*** Opening Excerpted records ***
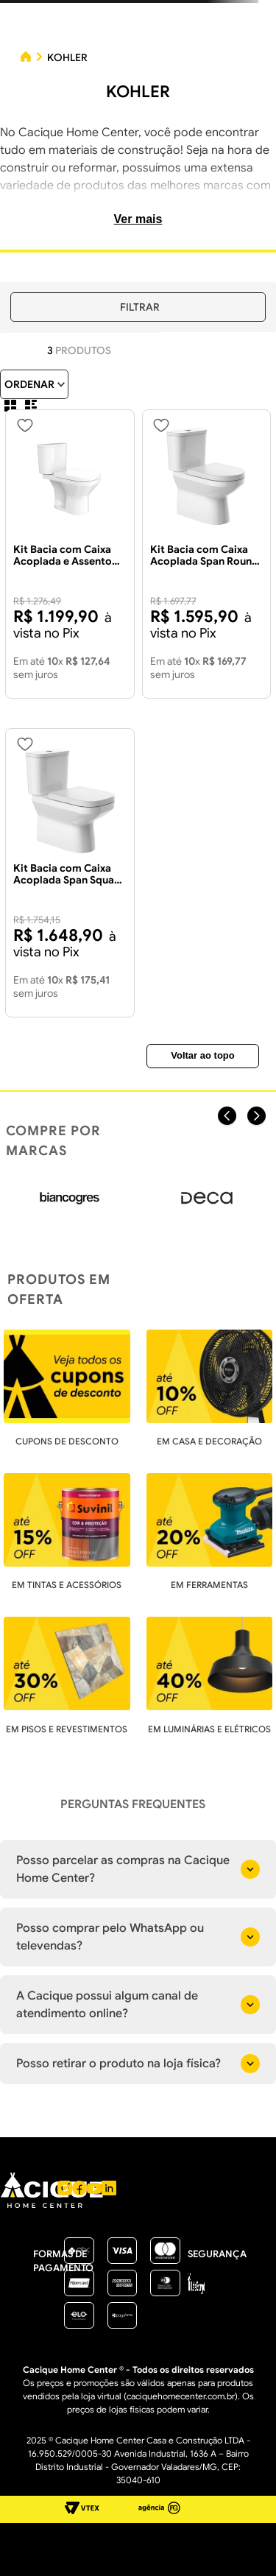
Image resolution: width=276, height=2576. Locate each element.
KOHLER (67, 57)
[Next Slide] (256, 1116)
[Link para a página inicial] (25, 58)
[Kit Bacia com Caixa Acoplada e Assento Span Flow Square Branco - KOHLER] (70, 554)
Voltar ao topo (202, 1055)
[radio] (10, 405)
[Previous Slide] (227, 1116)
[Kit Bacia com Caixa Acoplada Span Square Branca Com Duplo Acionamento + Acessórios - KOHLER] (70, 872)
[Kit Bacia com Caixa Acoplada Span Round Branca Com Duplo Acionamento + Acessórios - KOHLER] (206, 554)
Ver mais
*** Closing Excerpted records ***
The whole listing above must be returned exactly as written, with no pictures carried over.

## Task solution
Image resolution: width=276, height=2576. Locate each element.
KOHLER (67, 57)
[Next Slide] (256, 1116)
[Link para a página inicial] (25, 58)
[Kit Bacia com Caixa Acoplada e Assento Span Flow Square Branco - KOHLER] (70, 554)
Voltar ao topo (202, 1055)
[radio] (10, 405)
[Previous Slide] (227, 1116)
[Kit Bacia com Caixa Acoplada Span Square Branca Com Duplo Acionamento + Acessórios - KOHLER] (70, 872)
[Kit Bacia com Caixa Acoplada Span Round Branca Com Duplo Acionamento + Acessórios - KOHLER] (206, 554)
Ver mais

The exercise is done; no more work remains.